Belanda meminta maaf dan memberikan kompensasi kepada korban dan keluarganya karena kejahatan perang selama periode 1945-1949 (pembantaian Rawagede dan Westerling). Begitu pula Belgia, Jerman, Afrika Selatan, Amerika Serikat yang secara resmi dan terbuka meminta maaf kepada korban pelanggaran HAM berat masa lalu.
Pasal 14 Konvensi Anti Penyiksaan (Committee Against Torture) mengatur permintaan maaf negara adalah bentuk penebus kesalahan terhadap korban pelanggaran HAM berat masa lalu. Pelaku pelanggaran HAM berat harus diadili di Pengadilan HAM untuk mempertanggungjawabkan kesalahannya, bukan malah menggantinya dengan mekanisme non yudisial. Korban dan keluarganya berhak atas kebenaran dan keadilan terkait peristiwa pelanggaran HAM berat yang terjadi.
LBH Jakarta merekomendasikan pemerintah untuk melakukan 5 hal. Pertama, Presiden Jokowi menghentikan pembahasan dan/atau membatalkan dan/atasu tidak melanjutkan pembahasan RPerpres UKP-PPHB. Kedua, Komnas HAM dan Jaksa Agung segera menyerahkan hasil penyelidikan dan penyidikan pelanggaran HAM berat masa lalu ke DPR.

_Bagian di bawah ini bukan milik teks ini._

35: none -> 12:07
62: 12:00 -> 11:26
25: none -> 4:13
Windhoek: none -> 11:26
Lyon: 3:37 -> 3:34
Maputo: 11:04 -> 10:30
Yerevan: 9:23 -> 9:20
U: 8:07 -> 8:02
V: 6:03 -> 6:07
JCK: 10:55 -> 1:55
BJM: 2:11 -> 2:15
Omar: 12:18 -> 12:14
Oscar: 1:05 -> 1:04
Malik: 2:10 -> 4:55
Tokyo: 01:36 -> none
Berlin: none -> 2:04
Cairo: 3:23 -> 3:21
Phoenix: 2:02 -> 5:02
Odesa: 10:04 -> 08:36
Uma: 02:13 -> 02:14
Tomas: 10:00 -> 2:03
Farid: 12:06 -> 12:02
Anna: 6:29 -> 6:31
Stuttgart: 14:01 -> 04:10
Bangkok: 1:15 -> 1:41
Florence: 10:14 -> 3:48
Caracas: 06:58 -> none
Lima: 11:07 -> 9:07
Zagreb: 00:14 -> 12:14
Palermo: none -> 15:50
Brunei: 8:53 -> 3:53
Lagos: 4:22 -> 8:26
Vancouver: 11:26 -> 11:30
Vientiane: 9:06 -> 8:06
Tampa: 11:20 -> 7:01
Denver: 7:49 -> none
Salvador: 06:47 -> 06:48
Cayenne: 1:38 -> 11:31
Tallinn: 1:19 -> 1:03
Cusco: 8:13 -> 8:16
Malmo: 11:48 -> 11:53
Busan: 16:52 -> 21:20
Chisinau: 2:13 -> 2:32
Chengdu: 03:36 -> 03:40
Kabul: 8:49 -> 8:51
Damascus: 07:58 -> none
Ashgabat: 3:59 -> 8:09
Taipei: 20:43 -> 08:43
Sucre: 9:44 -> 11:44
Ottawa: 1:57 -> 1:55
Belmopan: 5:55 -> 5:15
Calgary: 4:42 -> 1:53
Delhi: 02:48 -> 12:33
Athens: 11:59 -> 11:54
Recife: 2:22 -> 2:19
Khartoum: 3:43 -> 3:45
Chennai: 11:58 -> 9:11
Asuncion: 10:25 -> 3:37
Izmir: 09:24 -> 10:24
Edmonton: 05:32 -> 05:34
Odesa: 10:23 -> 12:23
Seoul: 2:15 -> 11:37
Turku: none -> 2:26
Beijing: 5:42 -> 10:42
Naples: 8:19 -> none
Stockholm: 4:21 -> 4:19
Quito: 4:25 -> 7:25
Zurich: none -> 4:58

Ketiga, DPR segera merekomendasikan dan/atau mengusulkan pembentukan Pengadilan HAM Ad Hoc atas peristiwa pelanggaran HAM berat masa lalu. Keempat, Presiden dan DPR membentuk UU tentang Komisi Kebenaran dan Rekonsiliasi yang sesuai konstitusi, hukum humaniter, dan HAM internasional sebagaimana mandat putusan MK No.006/PUU-IV/2006.